* _WHAT TO WORK ON_
The entries that follow must be given again exactly, with the pictures excluded.

* _EXERCISE INPUTS_
[Start of Attachment]

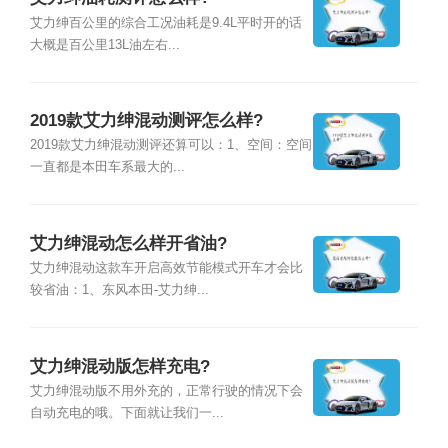
艾力绅百公里的综合工况油耗是9.4L平时开的话
大概是百公里13L油左右...
2019款艾力绅混动测评怎么样?
2019款艾力绅混动测评还算可以：1、空间：空间
一直都是本田车系最大的...
艾力绅混动怎么样开省油?
艾力绅混动这款车开启高效节能模式开车才会比
较省油：1、东风本田-艾力绅...
艾力绅混动版怎样充电?
艾力绅混动版不用外充的，正常行驶的情况下会
自动充电的哦。下面就让我们一...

[End of Attachment]

* _ANSWER SECTION_
艾力绅百公里的综合工况油耗是9.4L平时开的话
大概是百公里13L油左右...
2019款艾力绅混动测评怎么样?
2019款艾力绅混动测评还算可以：1、空间：空间
一直都是本田车系最大的...
艾力绅混动怎么样开省油?
艾力绅混动这款车开启高效节能模式开车才会比
较省油：1、东风本田-艾力绅...
艾力绅混动版怎样充电?
艾力绅混动版不用外充的，正常行驶的情况下会
自动充电的哦。下面就让我们一...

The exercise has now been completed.